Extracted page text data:
▼▼▼

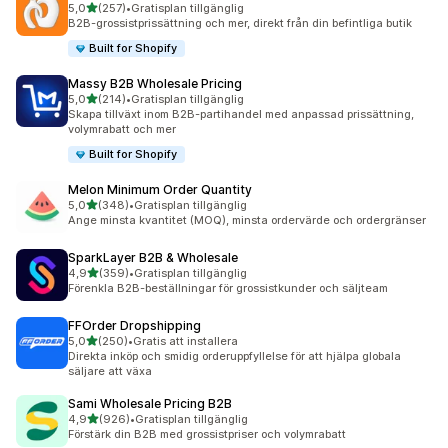
av 5 stjärnor
5,0
(257)
•
Gratisplan tillgänglig
257 recensioner totalt
B2B-grossistprissättning och mer, direkt från din befintliga butik
Built for Shopify
Massy B2B Wholesale Pricing
av 5 stjärnor
5,0
(214)
•
Gratisplan tillgänglig
214 recensioner totalt
Skapa tillväxt inom B2B-partihandel med anpassad prissättning,
volymrabatt och mer
Built for Shopify
Melon Minimum Order Quantity
av 5 stjärnor
5,0
(348)
•
Gratisplan tillgänglig
348 recensioner totalt
Ange minsta kvantitet (MOQ), minsta ordervärde och ordergränser
SparkLayer B2B & Wholesale
av 5 stjärnor
4,9
(359)
•
Gratisplan tillgänglig
359 recensioner totalt
Förenkla B2B-beställningar för grossistkunder och säljteam
FFOrder Dropshipping
av 5 stjärnor
5,0
(250)
•
Gratis att installera
250 recensioner totalt
Direkta inköp och smidig orderuppfyllelse för att hjälpa globala
säljare att växa
Sami Wholesale Pricing B2B
av 5 stjärnor
4,9
(926)
•
Gratisplan tillgänglig
926 recensioner totalt
Förstärk din B2B med grossistpriser och volymrabatt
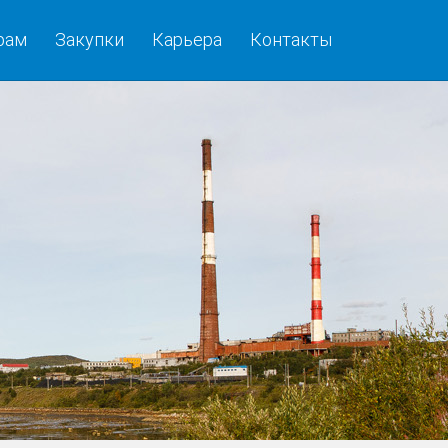
рам
Закупки
Карьера
Контакты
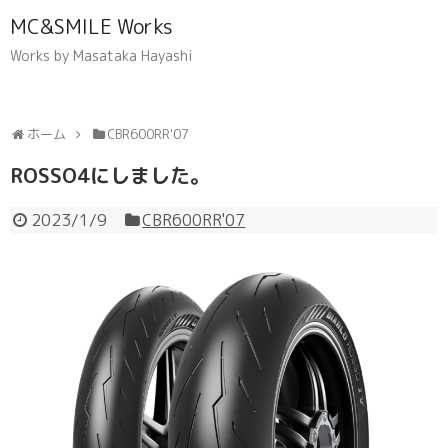
MC&SMILE Works
Works by Masataka Hayashi
ホーム
CBR600RR'07
ROSSO4にしました。
2023/1/9
CBR600RR'07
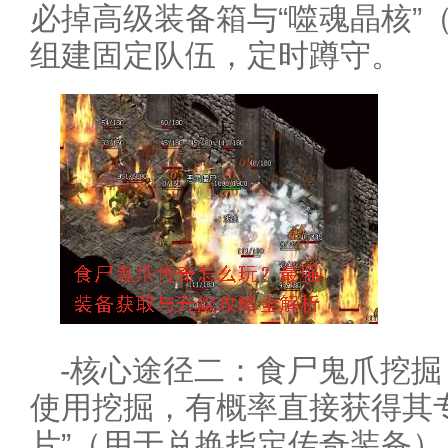
必掉高级装备箱与“噬魂晶核”
组建固定队伍，定时蹲守。
-核心途径二：食尸鬼爪挖掘
使用挖掘，有概率直接获得其
片”（用于兑换指定传奇装备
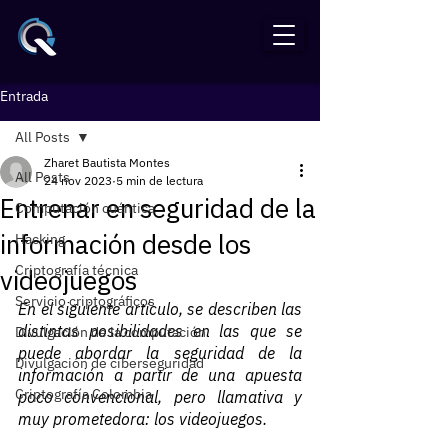
Entrada
All Posts
Zharet Bautista Montes
All Posts
24 nov 2023
5 min de lectura
Entrenar en seguridad de la
Computación cuántica
información desde los
Hacking
Criptografía técnica
videojuegos
Servicio criptográficos
En el siguiente artículo, se describen las 
distintas posibilidades en las que se 
Divulgación de la computación
puede abordar la seguridad de la 
Divulgación de ciberseguridad
información a partir de una apuesta 
Criptografía Colombia
poco convencional, pero llamativa y 
muy prometedora: los videojuegos.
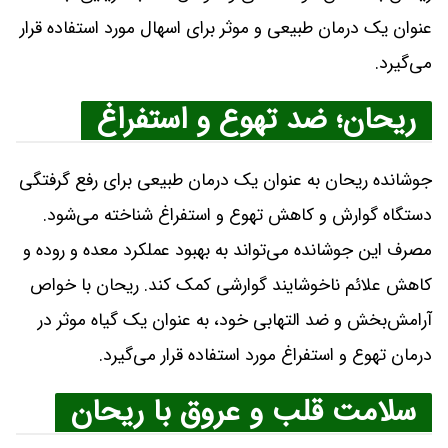
عنوان یک درمان طبیعی و موثر برای اسهال مورد استفاده قرار
می‌گیرد.
ریحان؛ ضد تهوع و استفراغ
جوشانده ریحان به عنوان یک درمان طبیعی برای رفع گرفتگی
دستگاه گوارش و کاهش تهوع و استفراغ شناخته می‌شود.
مصرف این جوشانده می‌تواند به بهبود عملکرد معده و روده و
کاهش علائم ناخوشایند گوارشی کمک کند. ریحان با خواص
آرامش‌بخش و ضد التهابی خود، به عنوان یک گیاه موثر در
درمان تهوع و استفراغ مورد استفاده قرار می‌گیرد.
سلامت قلب و عروق با ریحان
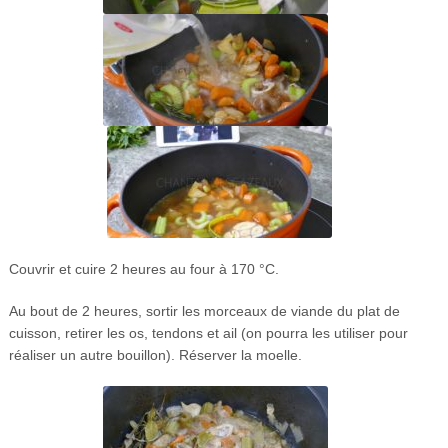
Couvrir et cuire 2 heures au four à 170 °C.
Au bout de 2 heures, sortir les morceaux de viande du plat de
cuisson, retirer les os, tendons et ail (on pourra les utiliser pour
réaliser un autre bouillon). Réserver la moelle.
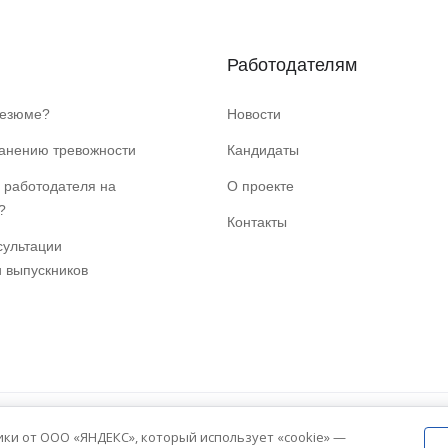
Работодателям
резюме?
Новости
ранению тревожности
Кандидаты
 работодателя на
О проекте
?
Контакты
сультации
и выпускников
ики от ООО «ЯНДЕКС», который использует «cookie» —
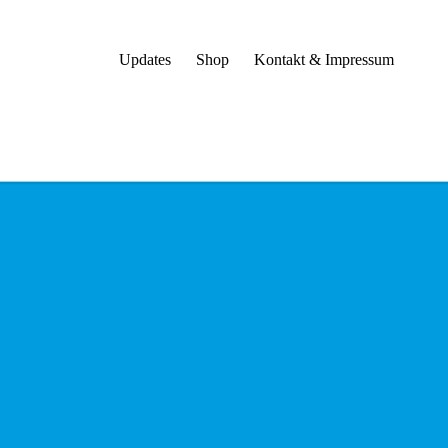
Updates
Shop
Kontakt & Impressum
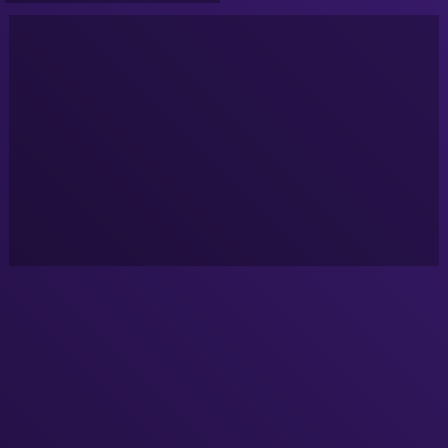
NURÉA TV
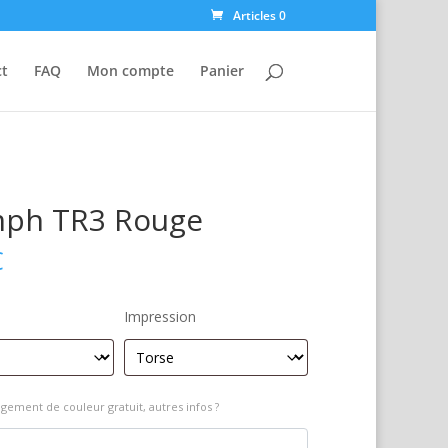
Articles 0
ct
FAQ
Mon compte
Panier
mph TR3 Rouge
€
Impression
gement de couleur gratuit, autres infos ?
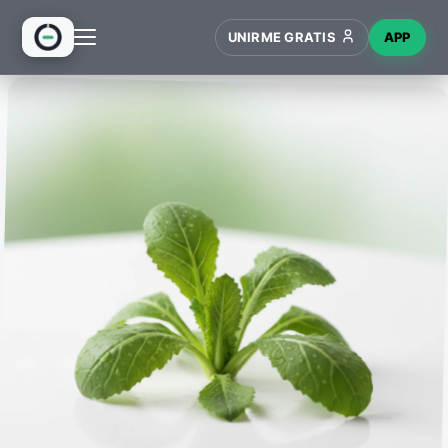
UNIRME GRATIS
APP
INICIO
RECETAS
HUB
NUEVO
WIKI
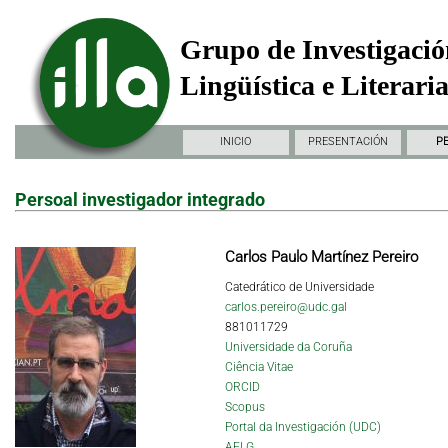
Grupo de Investigació
Lingüística e Literari
INICIO
PRESENTACIÓN
P
Persoal investigador integrado
Carlos Paulo Martínez Pereiro
Catedrático de Universidade
carlos.pereiro@udc.gal
881011729
Universidade da Coruña
Ciência Vitae
ORCID
Scopus
Portal da Investigación (UDC)
AELG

▲▲▲

EXERCISE DESCRIPTION: Copy exactly the lines from the first line of the records above through the line with "组建固定队伍，定时蹲守。", both included, and nothing else. Pictures stay out.

COMPLETED EXERCISE:
av 5 stjärnor
5,0
(257)
•
Gratisplan tillgänglig
257 recensioner totalt
B2B-grossistprissättning och mer, direkt från din befintliga butik
Built for Shopify
Massy B2B Wholesale Pricing
av 5 stjärnor
5,0
(214)
•
Gratisplan tillgänglig
214 recensioner totalt
Skapa tillväxt inom B2B-partihandel med anpassad prissättning,
volymrabatt och mer
Built for Shopify
Melon Minimum Order Quantity
av 5 stjärnor
5,0
(348)
•
Gratisplan tillgänglig
348 recensioner totalt
Ange minsta kvantitet (MOQ), minsta ordervärde och ordergränser
SparkLayer B2B & Wholesale
av 5 stjärnor
4,9
(359)
•
Gratisplan tillgänglig
359 recensioner totalt
Förenkla B2B-beställningar för grossistkunder och säljteam
FFOrder Dropshipping
av 5 stjärnor
5,0
(250)
•
Gratis att installera
250 recensioner totalt
Direkta inköp och smidig orderuppfyllelse för att hjälpa globala
säljare att växa
Sami Wholesale Pricing B2B
av 5 stjärnor
4,9
(926)
•
Gratisplan tillgänglig
926 recensioner totalt
Förstärk din B2B med grossistpriser och volymrabatt
рам
Закупки
Карьера
Контакты
MC&SMILE Works
Works by Masataka Hayashi
ホーム
CBR600RR'07
ROSSO4にしました。
2023/1/9
CBR600RR'07
必掉高级装备箱与“噬魂晶核”
组建固定队伍，定时蹲守。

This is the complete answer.